Work task >> In your copy, the records appear word for word and the pictures do not appear at all.
—————
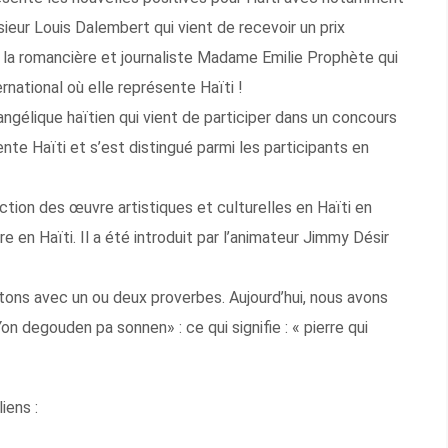
ieur Louis Dalembert qui vient de recevoir un prix
la romancière et journaliste Madame Emilie Prophète qui
ernational où elle représente Haïti !
ngélique haïtien qui vient de participer dans un concours
ente Haïti et s’est distingué parmi les participants en
tion des œuvre artistiques et culturelles en Haïti en
re en Haïti. Il a été introduit par l’animateur Jimmy Désir
ons avec un ou deux proverbes. Aujourd’hui, nous avons
on degouden pa sonnen» : ce qui signifie : « pierre qui
iens :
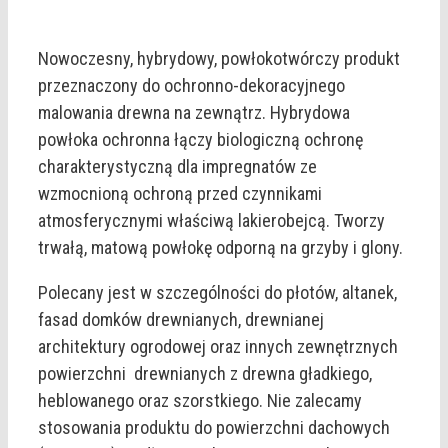
Nowoczesny, hybrydowy, powłokotwórczy produkt
przeznaczony do ochronno-dekoracyjnego
malowania drewna na zewnątrz. Hybrydowa
powłoka ochronna łączy biologiczną ochronę
charakterystyczną dla impregnatów ze
wzmocnioną ochroną przed czynnikami
atmosferycznymi właściwą lakierobejcą. Tworzy
trwałą, matową powłokę odporną na grzyby i glony.
Polecany jest w szczególności do płotów, altanek,
fasad domków drewnianych, drewnianej
architektury ogrodowej oraz innych zewnętrznych
powierzchni drewnianych z drewna gładkiego,
heblowanego oraz szorstkiego. Nie zalecamy
stosowania produktu do powierzchni dachowych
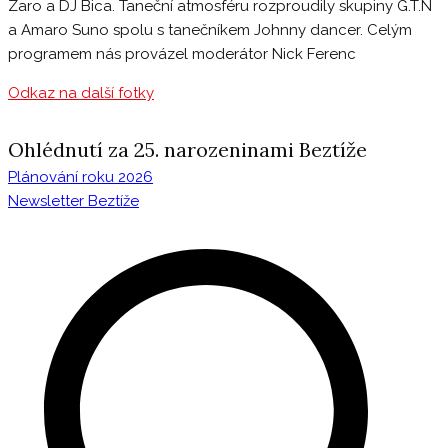
Zaro a DJ Bica. Taneční atmosféru rozproudily skupiny G.T.N
a Amaro Suno spolu s tanečníkem Johnny dancer. Celým
programem nás provázel moderátor Nick Ferenc
Odkaz na další fotky
Ohlédnutí za 25. narozeninami Beztíže
Plánování roku 2026
Navigace
Newsletter Beztíže
pro
příspěvek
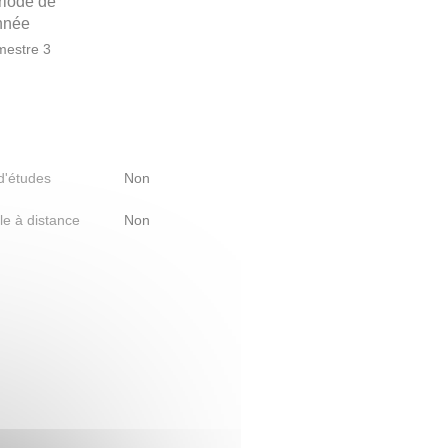
riode de
année
estre 3
 d'études
Non
le à distance
Non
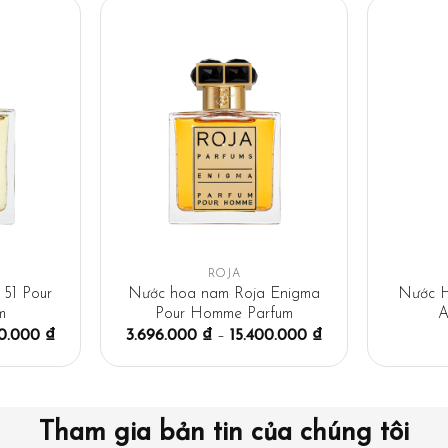
ROJA
51 Pour
Nước hoa nam Roja Enigma
Nước H
m
Pour Homme Parfum
A
00.000
₫
3.696.000
₫
–
15.400.000
₫
Tham gia bản tin của chúng tôi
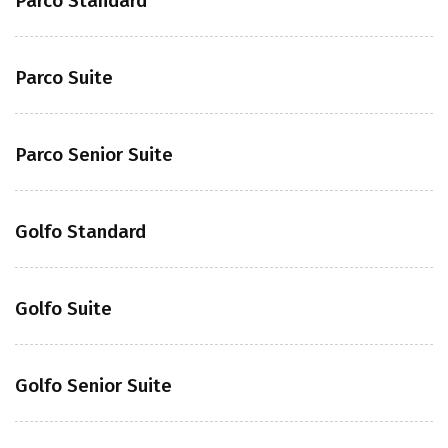
Parco Standard
Parco Suite
Parco Senior Suite
Golfo Standard
Golfo Suite
Golfo Senior Suite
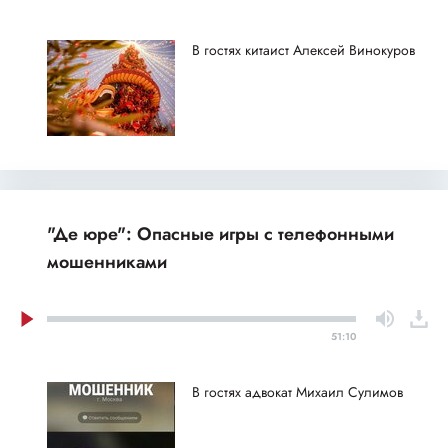
В гостях китаист Алексей Винокуров
"Де юре": Опасные игры с телефонными
мошенниками
51:10
В гостях адвокат Михаил Сулимов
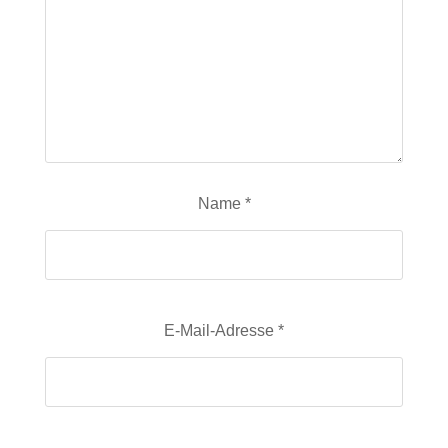
Name
*
E-Mail-Adresse
*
—————
Exercise response >>
ieur Louis Dalembert qui vient de recevoir un prix
la romancière et journaliste Madame Emilie Prophète qui
ernational où elle représente Haïti !
ngélique haïtien qui vient de participer dans un concours
ente Haïti et s’est distingué parmi les participants en
tion des œuvre artistiques et culturelles en Haïti en
re en Haïti. Il a été introduit par l’animateur Jimmy Désir
ons avec un ou deux proverbes. Aujourd’hui, nous avons
on degouden pa sonnen» : ce qui signifie : « pierre qui
iens :
Nowoczesny, hybrydowy, powłokotwórczy produkt
przeznaczony do ochronno-dekoracyjnego
malowania drewna na zewnątrz. Hybrydowa
powłoka ochronna łączy biologiczną ochronę
charakterystyczną dla impregnatów ze
wzmocnioną ochroną przed czynnikami
atmosferycznymi właściwą lakierobejcą. Tworzy
trwałą, matową powłokę odporną na grzyby i glony.
Polecany jest w szczególności do płotów, altanek,
fasad domków drewnianych, drewnianej
architektury ogrodowej oraz innych zewnętrznych
powierzchni drewnianych z drewna gładkiego,
heblowanego oraz szorstkiego. Nie zalecamy
stosowania produktu do powierzchni dachowych
Zaro a DJ Bica. Taneční atmosféru rozproudily skupiny G.T.N
a Amaro Suno spolu s tanečníkem Johnny dancer. Celým
programem nás provázel moderátor Nick Ferenc
Odkaz na další fotky
Ohlédnutí za 25. narozeninami Beztíže
Plánování roku 2026
Navigace
Newsletter Beztíže
pro
příspěvek
riode de
année
estre 3
 d'études
Non
le à distance
Non
ROJA
51 Pour
Nước hoa nam Roja Enigma
Nước H
m
Pour Homme Parfum
A
00.000
₫
3.696.000
₫
–
15.400.000
₫
Tham gia bản tin của chúng tôi
Parco Standard
Parco Suite
Parco Senior Suite
Golfo Standard
Golfo Suite
Golfo Senior Suite
В гостях китаист Алексей Винокуров
"Де юре": Опасные игры с телефонными
мошенниками
51:10
В гостях адвокат Михаил Сулимов
Name
*
E-Mail-Adresse
*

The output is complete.